= Institute of Ecumenical Studies =

The Institute of Ecumenical Studies (IES) of the Ukrainian Catholic University in Lviv was established in 2004. The president is Iwan Dacko.

==Programs==
Since 2006, the Master's Program in Ecumenical Studies has expanded to include several programs and competitions.

===Journalism===
In Spring 2009, IESorganized the first all-Ukrainian competition for journalists entitled Reporters in Hope in Ukraine. The program was inspired by the philosophy of French journalists in association with Reporters of Hope in France. The first Ukrainian competition received over 700 entries from every region in Ukraine. The second Reporters of Hope in Ukraine competition started in June 2010.

===Medical-psychological and social support for people with special needs===
In 2010, IES established a specialization in the medical-psychological and social support for people with special needs. Upon graduating, students of the program receive a diploma from the Lviv Polytechnic National University, UCU, and the International Federation L'Arche in addition to their Master's of Ecumenical Studies degree from UCU.

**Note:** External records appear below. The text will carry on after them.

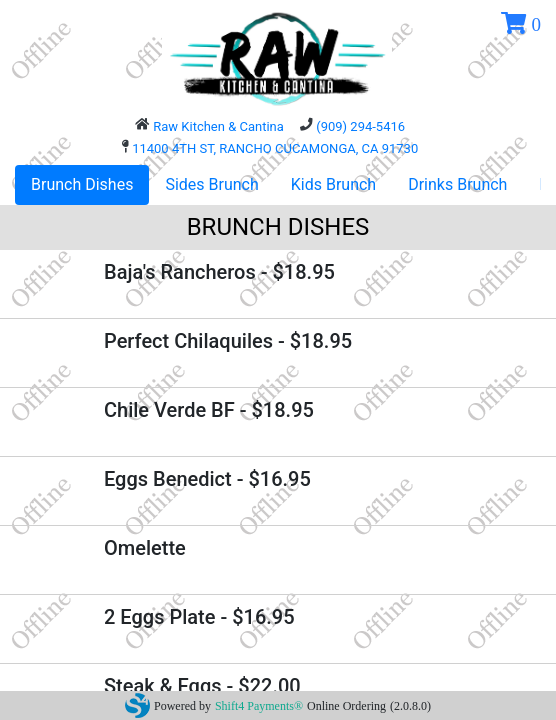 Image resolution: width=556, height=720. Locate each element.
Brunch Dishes (82, 184)
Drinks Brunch (457, 184)
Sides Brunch (211, 184)
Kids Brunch (333, 184) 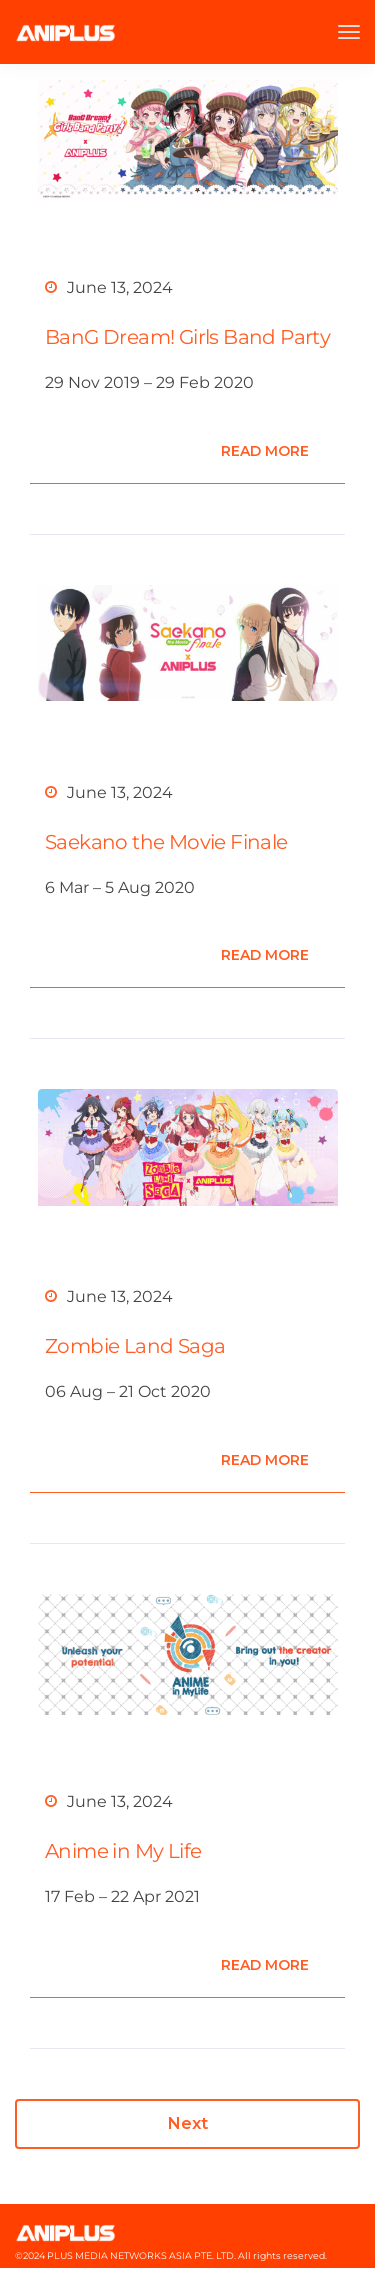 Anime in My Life (123, 1851)
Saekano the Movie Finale (166, 842)
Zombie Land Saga (135, 1346)
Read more (265, 451)
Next (188, 2123)
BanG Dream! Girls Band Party (187, 337)
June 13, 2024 (120, 287) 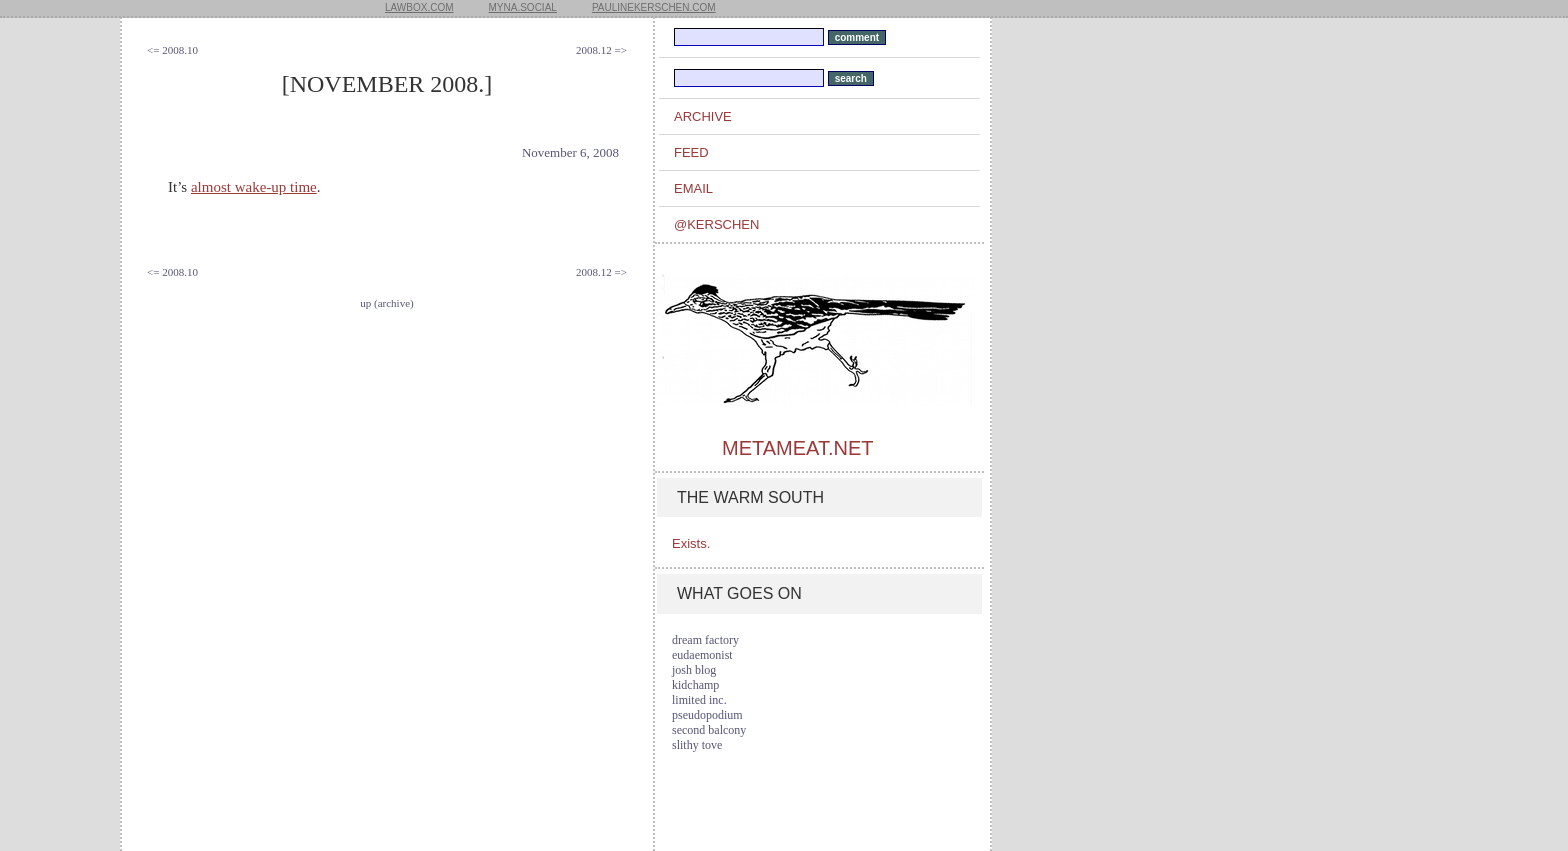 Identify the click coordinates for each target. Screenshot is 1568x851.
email (693, 188)
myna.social (523, 7)
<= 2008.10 (172, 50)
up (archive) (386, 303)
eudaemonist (702, 655)
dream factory (705, 640)
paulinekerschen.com (654, 7)
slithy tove (697, 745)
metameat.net (797, 448)
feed (691, 152)
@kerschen (716, 224)
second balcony (709, 730)
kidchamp (695, 685)
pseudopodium (707, 715)
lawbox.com (419, 7)
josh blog (694, 670)
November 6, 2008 (570, 152)
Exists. (691, 543)
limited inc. (699, 700)
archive (703, 116)
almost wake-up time (254, 187)
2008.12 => (601, 50) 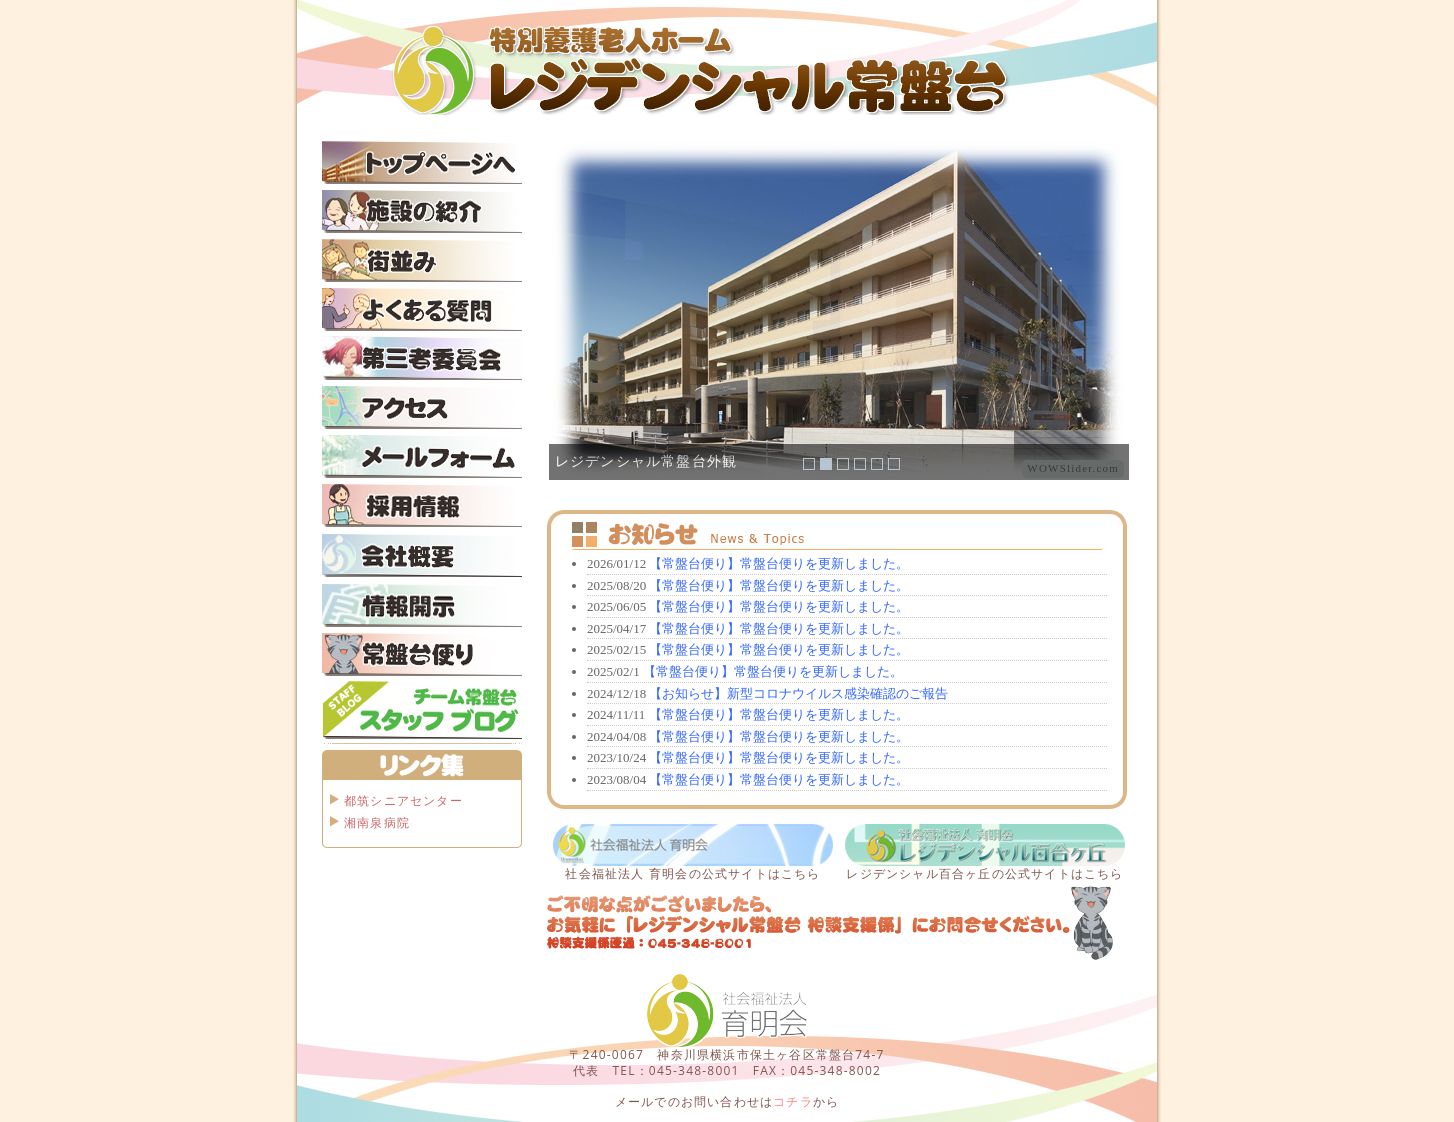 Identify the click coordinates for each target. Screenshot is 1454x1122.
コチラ (793, 1101)
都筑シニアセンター (403, 800)
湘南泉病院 (377, 822) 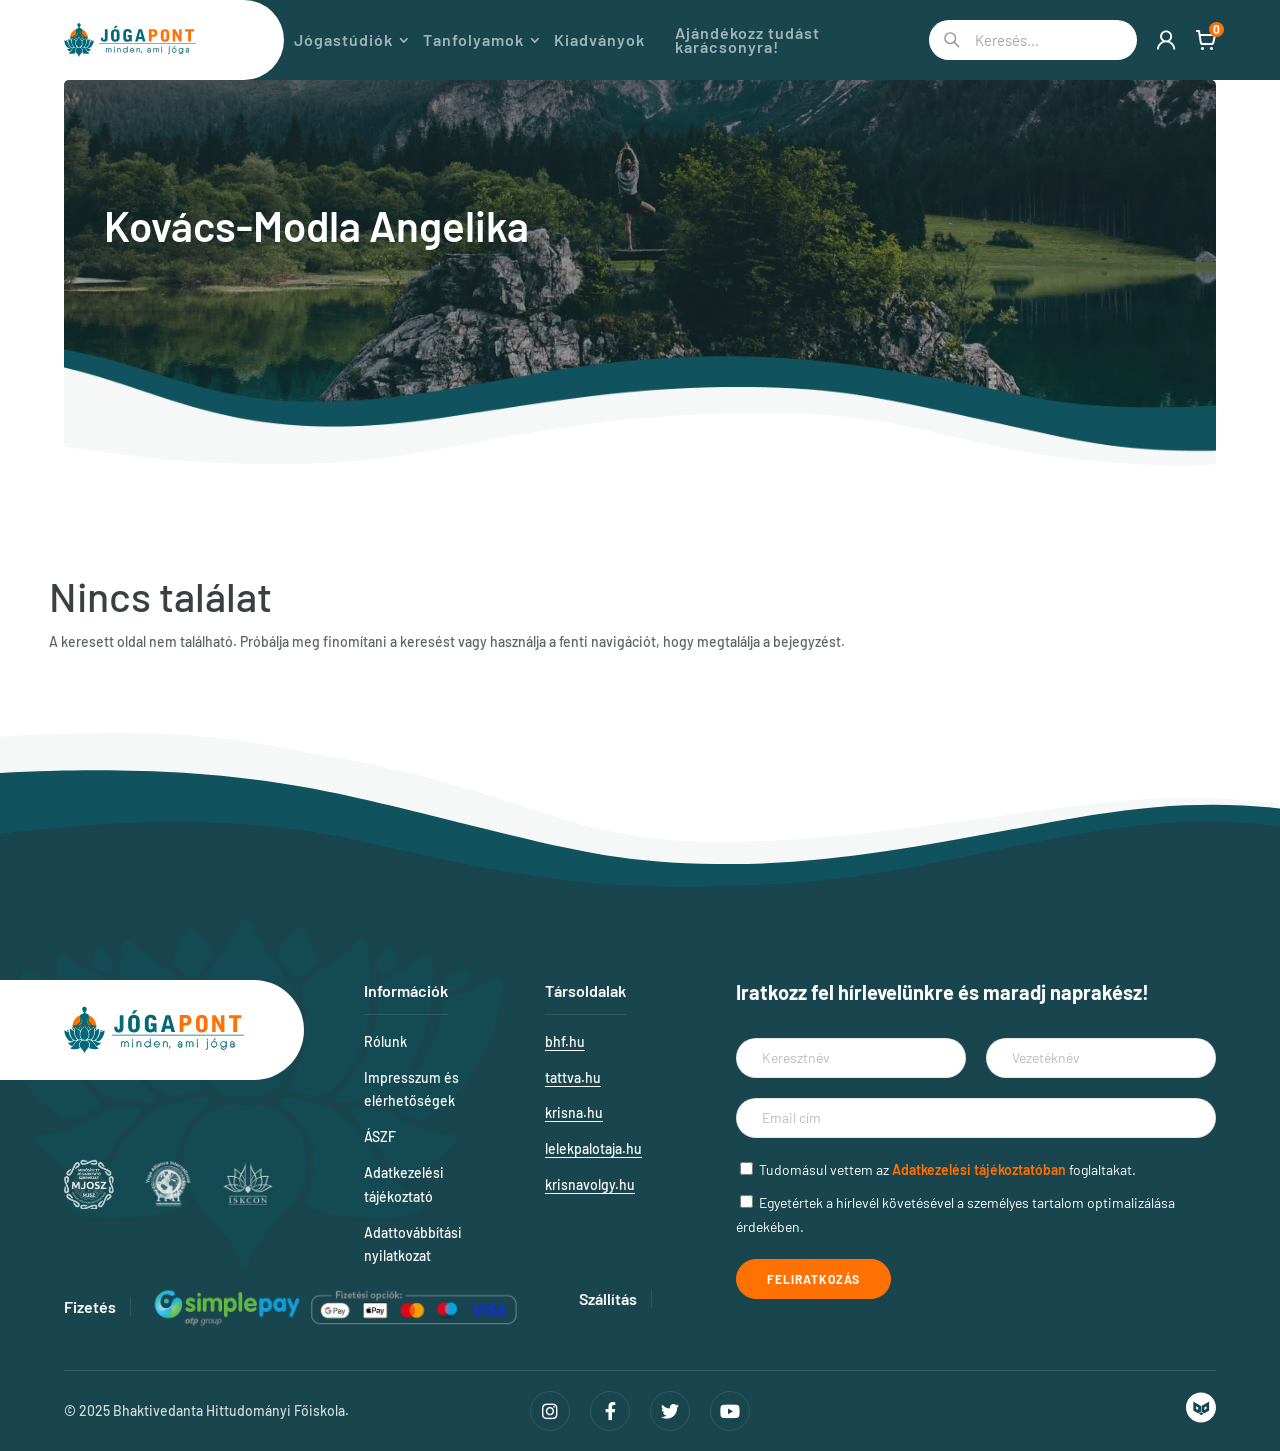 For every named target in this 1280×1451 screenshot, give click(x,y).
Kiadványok (627, 40)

===Distance master's program in ecumenical studies===
In 2008, IED established the first ever Master's level theological ecumenical education through online instruction with the Distance Learning Master's Program in Ecumenical Studies. Study in this program takes place under the guidance of professors around the world.

==Social activities==
IES has attempted to reach out to the community through several programs and events including the Ecumenical Social Week, Percentage Philanthropy, and the Initiative of Christians for Europe.

===Ecumenical Social Week===
The first ecumenical Social Week was organized in Lviv in June 2008 with the cooperation of the Ukrainian Catholic University, the Lviv City Council, the Lviv Regional Council, and the Regional State Administration. The Week was themed “Ukrainian Cooperation Movement”. Social organizations and representatives from religious, political, economic, and cultural spheres took part in the week's events. Attendees included Kateryna Yushchenko, Michael Camdessus, Jean Paul Veziant, Hans-Jurgen Heimsoeth, Bernard Chenevez, and Piotr Mazurkiewicz.

===Percentage philanthropy===
The Expert Committee of the ESW developed a legal bill "On Introducing Changes to Several Laws of Ukraine Regarding Support for Non-Profit Organizations". The law on percentage philanthropy would allow the taxpayer to transfer 2% of their income to a specific social organization. Ukrainian National Deputies S. Kurpil, P. Pysarchuk, and V. Stretovych supported the bill.

=== The Initiative of Christians for Europe ===
IES is a member of the Initiative of Christians for Europe (IXE). IXE is a network of Social Weeks, which take place in different parts of Europe. IES took part in the development of two declarations presented to the European Union: The declaration on the occasion of preparing for the 50th anniversary of the European Economic Union Treaty (2006) and the Appeal to the Citizens of Europe regarding the June 2009 elections of the European Parliament.